Obtaining a reliable third-party opinion of value is an important part of successful estate planning strategy and execution.  Following the standards of our profession expected by the I.R.S., we have successfully documented hundreds of transfers for estate and gift tax compliance purposes.

Our valuation experience in a broad cross-section of industries and services and for all types of interests include the following:

Valuation of minority and controlling interests in closely held businesses
S corporation valuations
Family limited partnerships and limited liability companies
Fractional interest valuations
C to S conversions
Dealing with tax-related controversies

In particular, our experience includes:

Buy/Sell-Shareholder Agreements

 We have extensive experience assisting clients and attorneys in crafting the valuation provisions of shareholder agreements, the result of years of working with agreements that caused conflict upon the exit of a partner.  Valuation clauses in these agreements are critical, and we can help. 

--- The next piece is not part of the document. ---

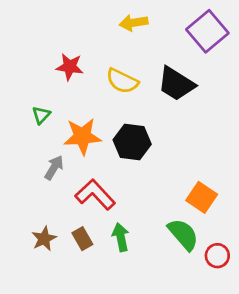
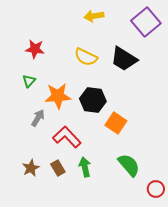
red star: (70, 67) -> (35, 49), moved
orange square: (202, 197) -> (116, 123), moved
red circle: (217, 256) -> (156, 189), moved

Family Limited Partnerships & Family Limited Liability Companies

The valuation of family limited partnerships and family limited liability companies is a rapidly-changing landscape.  Tax court cases continue to impact many issues that affect the drafting of these complex agreements. 

A tutorial on Valuation Discounts and analysis of Chapter 14 and Section 2036 can be found by clicking this Valuation Discounts power-point.

The IRS has released Appeals Coordinated Issue Settlement Guidelines for FLP’s.  To see what the IRS has to say about this important topic, click here.

Subchapter S Corporations

Valuation of Subchapter S Corporations is one of the most controversial issues in business valuation today.  We are nationally known experts, having been involved in leading the discussion since the “Gross case” that brought this issue to a head.  For more information on this timely valuation topic, click here

 Other issues affecting Estate and Gift Valuation

 Many other issues continue to affect the estate and gift valuation landscape.  Recent rulings on consideration of subsequent events are crucial to proper valuation. 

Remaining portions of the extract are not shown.